I knew the “This and That” post would draw some interesting responses, but I didn’t see it moving into the arena it has. Some of the questions being asked are quite insightful and I have some of the answers. For those answers I don’t have, David Rudiak will probably provide some additional commentary to help us understand the situation.

According to Stan Friedman, he was in Baton Rouge on February 20, 1978, when one of the directors of a television station told Friedman he should talk to Jesse Marcel. Marcel said that he had handled pieces of a flying saucer, and though Friedman said he was dubious, he took down Marcel’s name and using directory assistance (does that still exist?) was given Marcel’s telephone number. At the airport with some time to spare, he called Marcel. According to Friedman, Marcel related to him, during that telephone conversation, the details of the crash, though Marcel couldn’t remember the date. He knew it was Roswell where it happened.

According to Friedman’s book, Crash at Corona, it seems Marcel had already
Jesse Marcel
formed the idea that the debris was left by something alien. Friedman quotes indirectly from Marcel (which means it is Friedman telling us what Marcel said), but I don’t know if the quotes came from that first conversation or if in writing the book and knowing the full story in the 1990s that he recreated the quotes from other, later interviews. Since this was a telephone interview using an airport telephone, I suspect there is no tape.

On April 7, 1978, according to Len Stringfield, he linked a Chicago reporter, Steve Tom (I use the term reporter though Stringfield actually identified him as an NBC radio newsman) to Jesse Marcel at his home in Houma, LA. Marcel again talked about the event, the strange material. According to Stringfield, Marcel said that when the press learned about the retrieval operation and “To get them off my back, I told them we were recovering a downed weather balloon.”

In his Status Report Number II, Stringfield wrote, “Since the Major’s story got publicity, it has been said by some researchers that the retrieved fragments were possibly part of the Skyhook balloon, at that time classified as Secret. On October 5, 1979, I called him and got this comment:

The material I gathered did not resemble anything off a balloon. A balloon, of any kind could not have exploded and spread its debris over a broad area… I was later told that a military team from my base was sent to rake the entire area.
I don’t know if Stringfield recorded any of these conversations with Marcel. After Stringfield died, his files were donated to MUFON which restricts access to them (and most of their other material). Those in the Chicago area might try to find a recording of Marcel on the NBC affiliate there in 1978, though I suspect Mark Rodeghier, who found the “Headline Edition” from ABC probably already checked on that.

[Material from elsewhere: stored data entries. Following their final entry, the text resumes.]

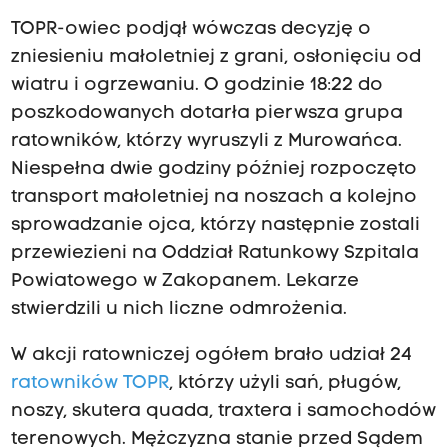
TOPR-owiec podjął wówczas decyzję o
zniesieniu małoletniej z grani, osłonięciu od
wiatru i ogrzewaniu. O godzinie 18:22 do
poszkodowanych dotarła pierwsza grupa
ratowników, którzy wyruszyli z Murowańca.
Niespełna dwie godziny później rozpoczęto
transport małoletniej na noszach a kolejno
sprowadzanie ojca, którzy następnie zostali
przewiezieni na Oddział Ratunkowy Szpitala
Powiatowego w Zakopanem. Lekarze
stwierdzili u nich liczne odmrożenia.
W akcji ratowniczej ogółem brało udział 24
ratowników TOPR
, którzy użyli sań, pługów,
noszy, skutera quada, traxtera i samochodów
terenowych. Mężczyzna stanie przed Sądem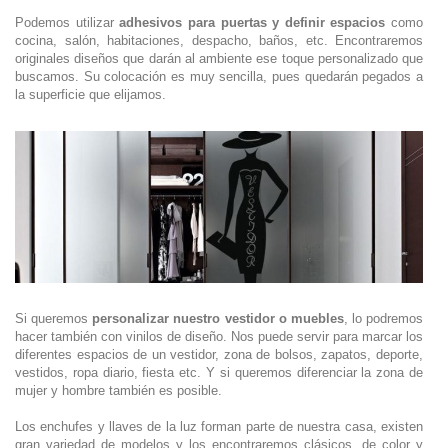
Podemos utilizar
adhesivos para puertas y definir espacios
como
cocina, salón, habitaciones, despacho, baños, etc. Encontraremos
originales diseños que darán al ambiente ese toque personalizado que
buscamos. Su colocación es muy sencilla, pues quedarán pegados a
la superficie que elijamos.
Si queremos
personalizar nuestro vestidor o muebles
, lo podremos
hacer también con vinilos de diseño. Nos puede servir para marcar los
diferentes espacios de un vestidor, zona de bolsos, zapatos, deporte,
vestidos, ropa diario, fiesta etc. Y si queremos diferenciar la zona de
mujer y hombre también es posible.
Los enchufes y llaves de la luz forman parte de nuestra casa, existen
gran variedad de modelos y los encontraremos clásicos, de color y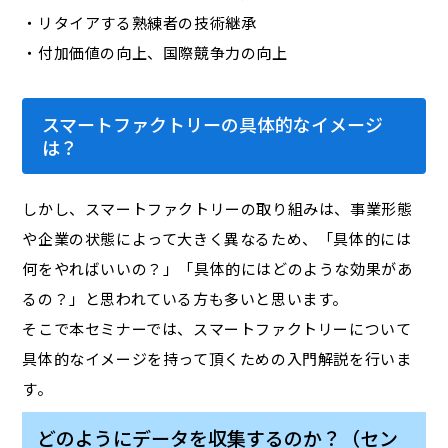
・リタイアする熟練者の技術継承
・付加価値の向上、国際競争力の向上
スマートファクトリーの具体的なイメージ
は？
しかし、スマートファクトリーの取り組みは、事業形態
や企業の状態によって大きく異なるため、「具体的には
何をやればいいの？」「具体的にはどのような効果があ
るの？」と思われている方も多いと思います。
そこで本セミナーでは、スマートファクトリーについて
具体的なイメージを持って頂くための入門解説を行いま
す。
どのようにデータを収集するのか？（セン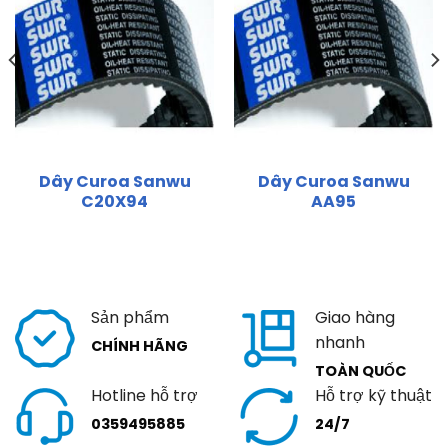
Dây Curoa Sanwu
Dây Curoa Sanwu
C20X94
AA95
Sản phẩm
Giao hàng
nhanh
CHÍNH HÃNG
TOÀN QUỐC
Hotline hỗ trợ
Hỗ trợ kỹ thuật
0359495885
24/7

Bob Pratt interviewed Marcel on December 8, 1979. I have posted the exact transcript of that interview to this blog at:


Karl Pflock published a cleaned up version of this in his book, Roswell: Inconvenient Facts and the Will to Believe. As I have noted, in his cleaned up version, some of the problems with the Pratt interview were, well, cleaned up. In one place the insertion of a comma changes the meaning of the sentence.

There is another point that raises questions and it surfaces in both the transcript and the article that Pratt wrote. According to that article:

Wreckage from the UFO “was scattered as far as you could see,” revealed Marcel who was awarded five air medals for shooting down five enemy aircraft on bombers in World War 2. [What a bizarre sentence from a professional writer.]
As we all know, Marcel was awarded two Air Medals for combat missions during that war. There are no indications that he shot down any enemy aircraft and I don’t know if the error was one of Pratt’s misunderstanding what Marcel said, or if it was a claim made by Marcel. I did ask Pratt if he had retained the tape recording but he told me that once the story had been published, they reused the tapes… It just shows that you never know what is going to become important.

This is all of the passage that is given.